Skanda Amarnath said U.S. fracking helped the United States gain market share while the Canadian oil sector declined or stagnated after late 2015. He linked that shift to advances in fracking and to a different oil-price environment that followed.
Amarnath said oil prices had already been in freefall for over a year when Trudeau won in late 2015. He added that much of Canadian oil investment and production had been built on expectations of sustained high oil prices.
Trudeau and late 2015
The timing matters because Amarnath placed the start of the Canadian slowdown after Trudeau won in late 2015, not before it. By his account, the sector entered that period with investments and production plans built for a price level that no longer held.
That gap between planning and market conditions left the sector exposed once prices had already been falling for over a year.
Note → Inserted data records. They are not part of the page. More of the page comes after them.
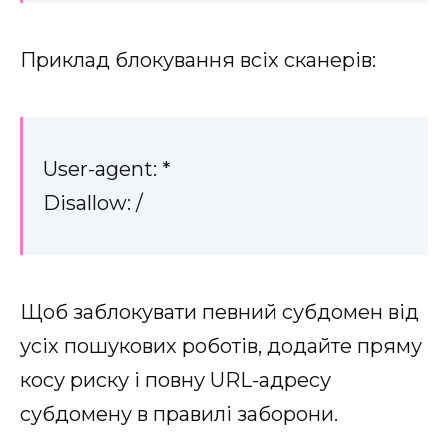
Приклад блокування всіх сканерів:
User-agent: *
Disallow: /
Щоб заблокувати певний субдомен від
усіх пошукових роботів, додайте пряму
косу риску і повну URL-адресу
субдомену в правилі заборони.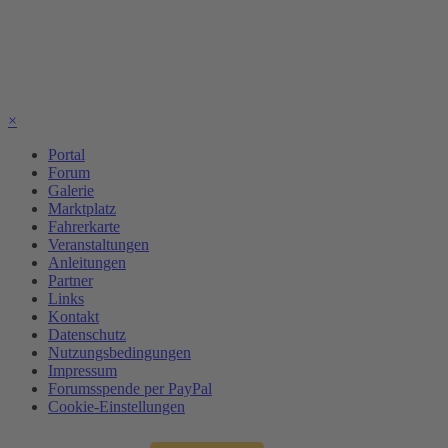
×
Portal
Forum
Galerie
Marktplatz
Fahrerkarte
Veranstaltungen
Anleitungen
Partner
Links
Kontakt
Datenschutz
Nutzungsbedingungen
Impressum
Forumsspende per PayPal
Cookie-Einstellungen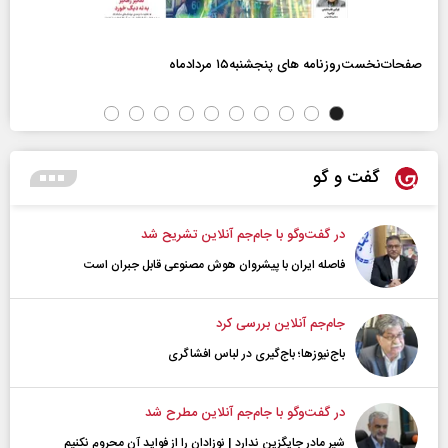
صفحات‌نخست‌روزنامه ها‌ی پنجشنبه‌۱۵ مردادماه
گفت و گو
در گفت‌و‌گو با جام‌جم آنلاین تشریح شد
فاصله ایران با پیشرو‌ان هوش مصنوعی قابل جبران است
جام‌جم آنلاین بررسی کرد
باج‌نیوزها؛ باج‌گیری در لباس افشاگری
در گفت‌و‌گو با جام‌جم آنلاین مطرح شد
شیر مادر جایگزین ندارد | نوزادان را از فواید آن محروم نکنیم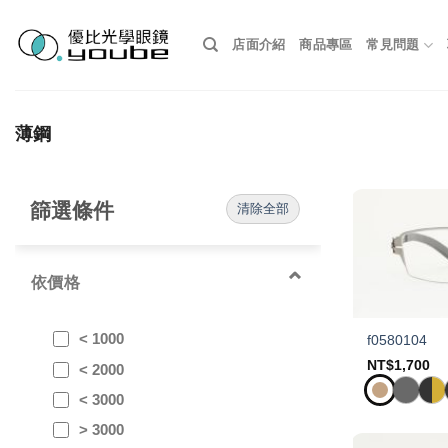
Skip
to
店面介紹
商品專區
常見問題
content
薄鋼
篩選條件
清除全部
⌃
依價格
< 1000
f0580104
NT$
1,700
< 2000
< 3000
> 3000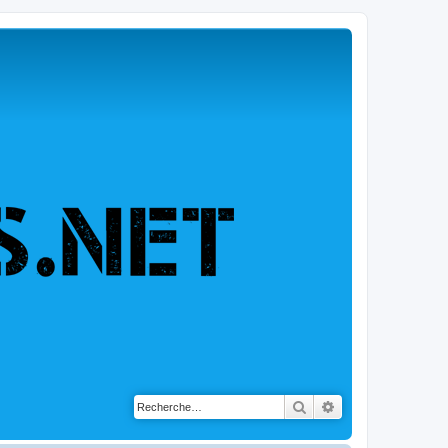
Rechercher
Recherche avancé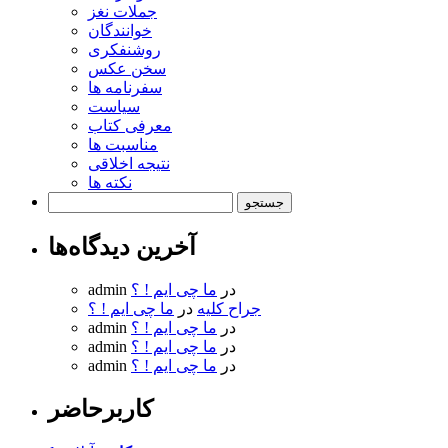
جملات نغز
خوانندگان
روشنفکری
سخن عکس
سفرنامه ها
سیاست
معرفی کتاب
مناسبت ها
نتیجه اخلاقی
نکته ها
جستجو
برای:
آخرین دیدگاه‌ها
در
ما چی ایم ! ؟
admin
جراح کلیه
در
ما چی ایم ! ؟
در
ما چی ایم ! ؟
admin
در
ما چی ایم ! ؟
admin
در
ما چی ایم ! ؟
admin
کاربرحاضر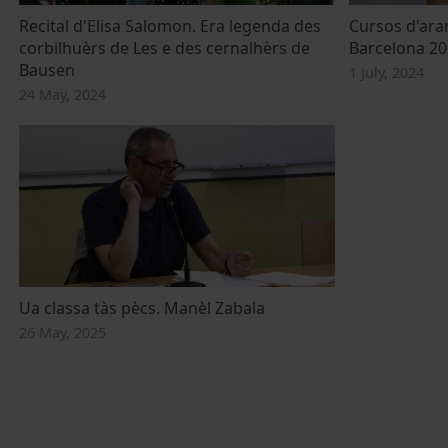
Recital d'Elisa Salomon. Era legenda des
Cursos d'aran
corbilhuèrs de Les e des cernalhèrs de
Barcelona 20
Bausen
1 July, 2024
24 May, 2024
Ua classa tàs pècs. Manèl Zabala
26 May, 2025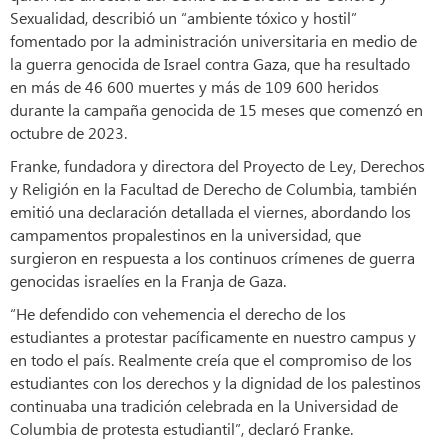
Sexualidad, describió un “ambiente tóxico y hostil”
fomentado por la administración universitaria en medio de
la guerra genocida de Israel contra Gaza, que ha resultado
en más de 46 600 muertes y más de 109 600 heridos
durante la campaña genocida de 15 meses que comenzó en
octubre de 2023.
Franke, fundadora y directora del Proyecto de Ley, Derechos
y Religión en la Facultad de Derecho de Columbia, también
emitió una declaración detallada el viernes, abordando los
campamentos propalestinos en la universidad, que
surgieron en respuesta a los continuos crímenes de guerra
genocidas israelíes en la Franja de Gaza.
“He defendido con vehemencia el derecho de los
estudiantes a protestar pacíficamente en nuestro campus y
en todo el país. Realmente creía que el compromiso de los
estudiantes con los derechos y la dignidad de los palestinos
continuaba una tradición celebrada en la Universidad de
Columbia de protesta estudiantil”, declaró Franke.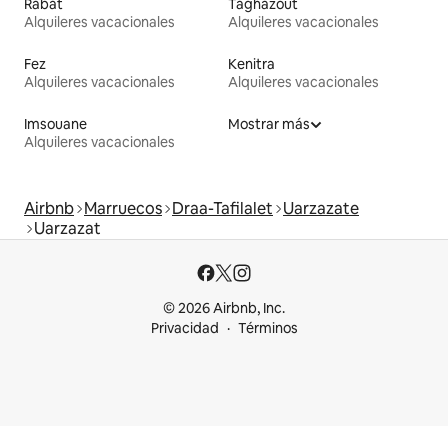
Rabat
Taghazout
Alquileres vacacionales
Alquileres vacacionales
Fez
Kenitra
Alquileres vacacionales
Alquileres vacacionales
Imsouane
Mostrar más
Alquileres vacacionales
Airbnb
Marruecos
Draa-Tafilalet
Uarzazate
Uarzazat
© 2026 Airbnb, Inc.
Privacidad
Términos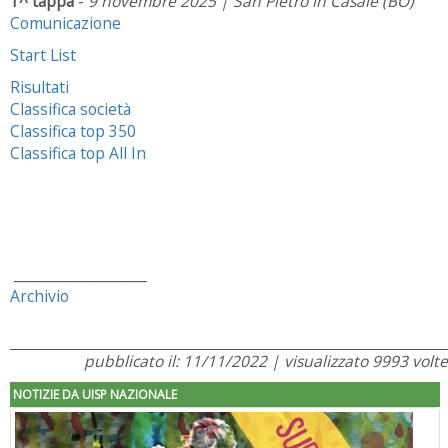
1^ tappa
-
9 novembre 2025 | San Pietro in Casale (BO)
Comunicazione
Start List
Risultati
Classifica società
Classifica top 350
Classifica top All In
___________________
Archivio
pubblicato il: 11/11/2022 | visualizzato 9993 volte
NOTIZIE DA UISP NAZIONALE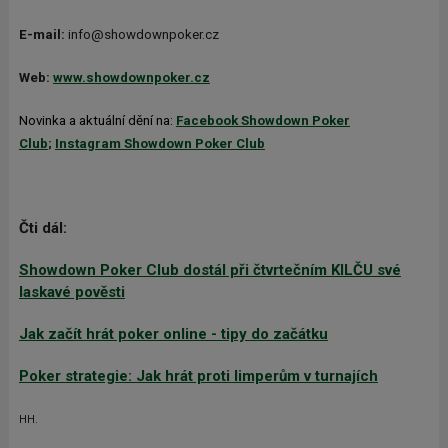
E-mail:
info@showdownpoker.cz
Web:
www.showdownpoker.cz
Novinka a aktuální dění na:
Facebook Showdown Poker
Club
;
Instagram Showdown Poker Club
Čti dál:
Showdown Poker Club dostál při čtvrtečním KILČU své
laskavé pověsti
Jak začít hrát poker online - tipy do začátku
Poker strategie: Jak hrát proti limperům v turnajích
HH.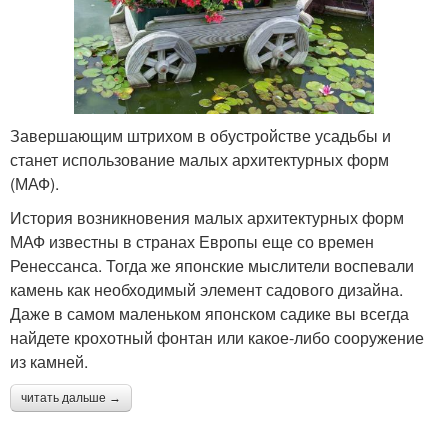
Завершающим штрихом в обустройстве усадьбы и
станет использование малых архитектурных форм
(МАФ).
История возникновения малых архитектурных форм
МАФ известны в странах Европы еще со времен
Ренессанса. Тогда же японские мыслители воспевали
камень как необходимый элемент садового дизайна.
Даже в самом маленьком японском садике вы всегда
найдете крохотный фонтан или какое-либо сооружение
из камней.
читать дальше →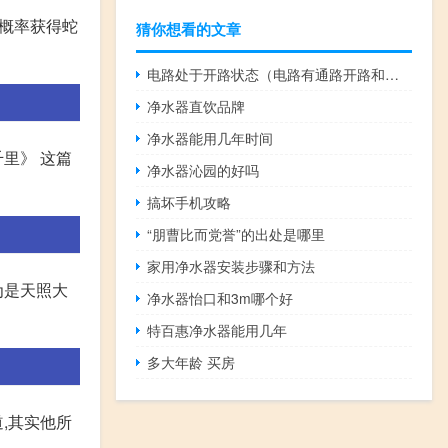
小概率获得蛇
猜你想看的文章
电路处于开路状态（电路有通路开路和三种工作状态）
净水器直饮品牌
净水器能用几年时间
千里》 这篇
净水器沁园的好吗
搞坏手机攻略
“朋曹比而党誉”的出处是哪里
家用净水器安装步骤和方法
为是天照大
净水器怡口和3m哪个好
特百惠净水器能用几年
多大年龄 买房
,其实他所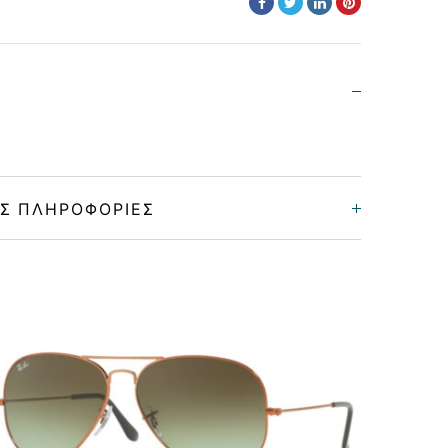
Σ ΠΛΗΡΟΦΟΡΊΕΣ
Unisex
Μεταλλικό
GOLD
GREEN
Amarnath did not describe a policy response in the material provided; he pointed instead to the market shift itself and the fracking advances behind it.
U.S. fracking gains
Amarnath said the United States gained market share as advances in fracking changed the oil-price environment. In practical terms, that points to a supply change rather than a simple demand swing: more production capacity in the U.S. coincided with a weaker position for Canadian oil.
For readers tracking the sector, the useful question is not whether the shift happened, but how much of Canada’s decline came from U.S. fracking versus the collapse in prices alone. The source does not separate those effects, so the cleanest reading is that both forces moved together and pushed the market in the same direction.
That is the frame investors and producers have to work from now: a market where U.S. fracking strength coincided with Canadian stagnation, after a period when high-price expectations had already been broken by a year of falling prices.